▶ EXCERPTED DATA
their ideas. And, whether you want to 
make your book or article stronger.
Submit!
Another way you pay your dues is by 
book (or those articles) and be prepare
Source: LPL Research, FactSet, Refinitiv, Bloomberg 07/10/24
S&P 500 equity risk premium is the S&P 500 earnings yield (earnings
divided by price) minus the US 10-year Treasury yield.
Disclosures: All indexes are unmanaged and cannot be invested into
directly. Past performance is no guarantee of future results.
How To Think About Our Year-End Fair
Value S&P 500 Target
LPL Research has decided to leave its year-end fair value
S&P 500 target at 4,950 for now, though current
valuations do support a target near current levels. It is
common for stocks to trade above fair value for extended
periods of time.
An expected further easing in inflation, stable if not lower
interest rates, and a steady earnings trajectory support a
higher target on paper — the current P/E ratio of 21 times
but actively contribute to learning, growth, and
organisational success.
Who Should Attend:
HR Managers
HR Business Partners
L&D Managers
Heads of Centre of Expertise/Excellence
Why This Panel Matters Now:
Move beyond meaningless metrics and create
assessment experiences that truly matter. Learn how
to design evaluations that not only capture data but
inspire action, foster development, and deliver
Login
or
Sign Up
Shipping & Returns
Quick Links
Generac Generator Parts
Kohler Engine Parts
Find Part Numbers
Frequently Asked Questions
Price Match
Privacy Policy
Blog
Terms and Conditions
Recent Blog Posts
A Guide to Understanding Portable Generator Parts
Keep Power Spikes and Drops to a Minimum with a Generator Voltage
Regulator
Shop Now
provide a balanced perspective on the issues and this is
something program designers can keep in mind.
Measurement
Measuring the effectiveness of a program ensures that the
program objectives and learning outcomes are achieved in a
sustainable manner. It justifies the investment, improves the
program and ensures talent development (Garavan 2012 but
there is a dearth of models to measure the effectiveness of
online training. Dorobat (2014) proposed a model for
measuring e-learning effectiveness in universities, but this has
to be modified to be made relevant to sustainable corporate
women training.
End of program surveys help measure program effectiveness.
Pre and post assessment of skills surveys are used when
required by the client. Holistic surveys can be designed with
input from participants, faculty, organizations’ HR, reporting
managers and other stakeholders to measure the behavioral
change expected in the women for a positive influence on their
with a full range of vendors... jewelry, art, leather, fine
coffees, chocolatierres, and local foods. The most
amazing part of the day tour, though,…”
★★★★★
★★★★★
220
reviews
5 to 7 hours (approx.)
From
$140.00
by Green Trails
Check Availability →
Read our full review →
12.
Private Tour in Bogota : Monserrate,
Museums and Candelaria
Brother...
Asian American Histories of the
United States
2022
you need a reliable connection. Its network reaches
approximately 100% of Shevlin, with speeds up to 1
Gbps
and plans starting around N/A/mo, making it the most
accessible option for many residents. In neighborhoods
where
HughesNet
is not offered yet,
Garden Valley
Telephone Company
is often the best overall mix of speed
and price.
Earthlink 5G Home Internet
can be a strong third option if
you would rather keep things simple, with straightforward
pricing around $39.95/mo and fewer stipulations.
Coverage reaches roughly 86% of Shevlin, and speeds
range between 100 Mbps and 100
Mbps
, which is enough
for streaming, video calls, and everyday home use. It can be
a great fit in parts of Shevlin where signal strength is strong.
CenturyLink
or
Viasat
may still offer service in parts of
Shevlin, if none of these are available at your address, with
---
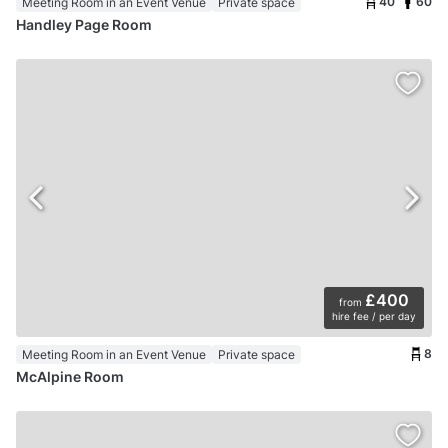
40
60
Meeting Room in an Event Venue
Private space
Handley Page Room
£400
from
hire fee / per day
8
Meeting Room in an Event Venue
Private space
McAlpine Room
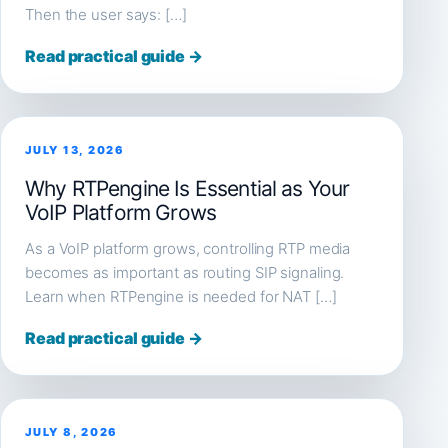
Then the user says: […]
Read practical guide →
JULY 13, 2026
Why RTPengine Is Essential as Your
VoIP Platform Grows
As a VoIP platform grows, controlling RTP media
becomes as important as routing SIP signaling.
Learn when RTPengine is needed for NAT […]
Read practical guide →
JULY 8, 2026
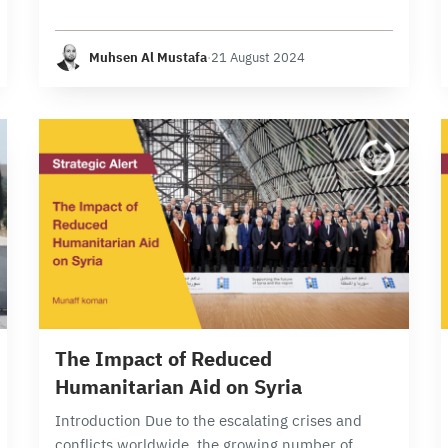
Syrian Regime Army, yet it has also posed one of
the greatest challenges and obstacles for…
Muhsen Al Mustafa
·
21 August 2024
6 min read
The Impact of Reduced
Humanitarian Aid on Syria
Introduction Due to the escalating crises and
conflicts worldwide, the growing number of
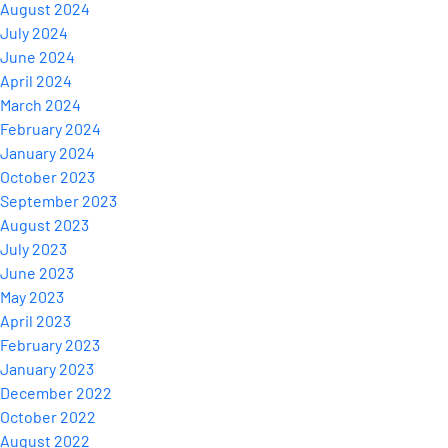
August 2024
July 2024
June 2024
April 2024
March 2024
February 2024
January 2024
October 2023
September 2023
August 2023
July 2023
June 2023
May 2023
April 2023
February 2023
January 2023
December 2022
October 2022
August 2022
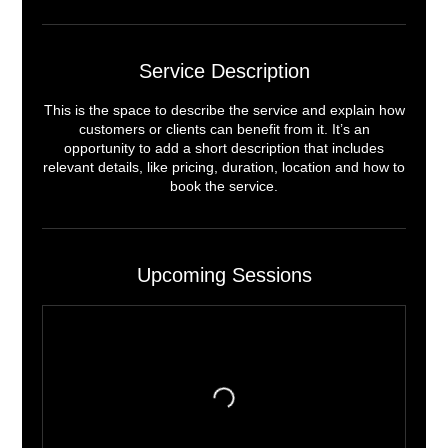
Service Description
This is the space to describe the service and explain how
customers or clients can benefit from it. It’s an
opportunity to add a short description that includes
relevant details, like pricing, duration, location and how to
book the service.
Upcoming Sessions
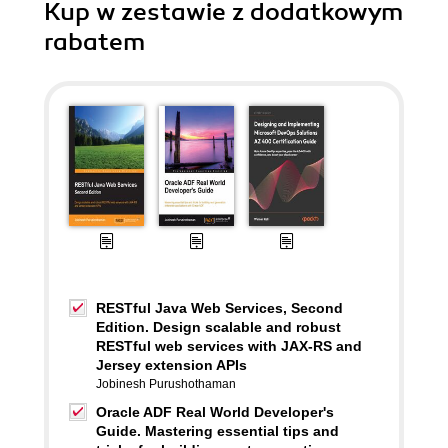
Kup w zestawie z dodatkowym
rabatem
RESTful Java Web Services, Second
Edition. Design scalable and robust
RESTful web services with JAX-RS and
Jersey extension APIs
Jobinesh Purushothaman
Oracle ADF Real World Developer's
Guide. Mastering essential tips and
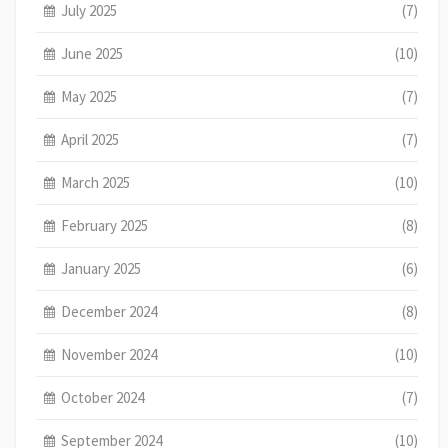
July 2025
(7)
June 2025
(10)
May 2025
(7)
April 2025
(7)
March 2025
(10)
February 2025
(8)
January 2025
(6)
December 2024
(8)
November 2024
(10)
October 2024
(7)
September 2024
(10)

▶ WHAT THE EXERCISE ASKS
Where a line of the data includes the string "RESTful", list that line.

▶ REPLY
RESTful Java Web Services, Second
RESTful web services with JAX-RS and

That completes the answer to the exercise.